Ana Maria Arévalo Gosen
Venezuelan
Edition 2020 - Finalist
Dias Eternos
The current economic misery in Venezuela, mixed with violence and crime rooted in society, is accentuated inside the preventive detention centers. The procedural delays are separating thousands of women from their families and children for months or even years.
The prison system goes beyond the threshold of what is considered not acceptable in societies
where democracy works. Cases of deaths due to malnutrition, infectious diseases and riots. The
facilities are severely overcrowded. There are extreme precariousness of sanitary facilities,
supplies are provided by family members. There is a lack of medical assistance. In this context of
deprivation, detainees are in a very vulnerable situation.

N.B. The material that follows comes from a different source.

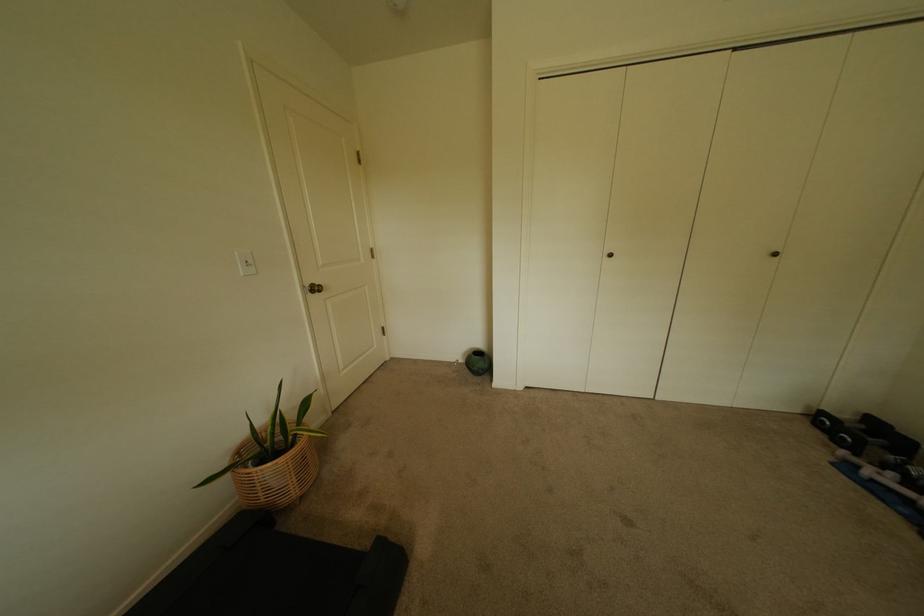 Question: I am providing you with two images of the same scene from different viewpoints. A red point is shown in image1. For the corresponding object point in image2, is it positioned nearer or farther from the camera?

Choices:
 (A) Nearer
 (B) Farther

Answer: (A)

They are women of modest origins. Their biographies have been marked by family abandonment,
sexual abuse or violent treatment. They are accused of drug smuggling, theft, illicit carrying of
arms, kidnapping, association to commit a crime, corruption of minors, infanticide, terrorism and
looting of private property. The causes for imprisonment also extends to the political sphere. The
“law against hate”, which passed in January 2018, forbids any protest against the government
and has put numerous women behind bars.
Having a second chance in their lives is a recurring idea that almost everyone has in mind. How
do prisoners – some of them mothers – continue their lives after release and reunite with their
families? And what do their conditions tell us about the state of the current Venezuelan crisis?
Facing this dreadful reality of the Justice system, a mandatory task of public debate and political
action – not only in Venezuela, but everywhere in the world – is to contribute to the urgency of
establishing penitentiary institutions that do not violate the Human Rights of these women.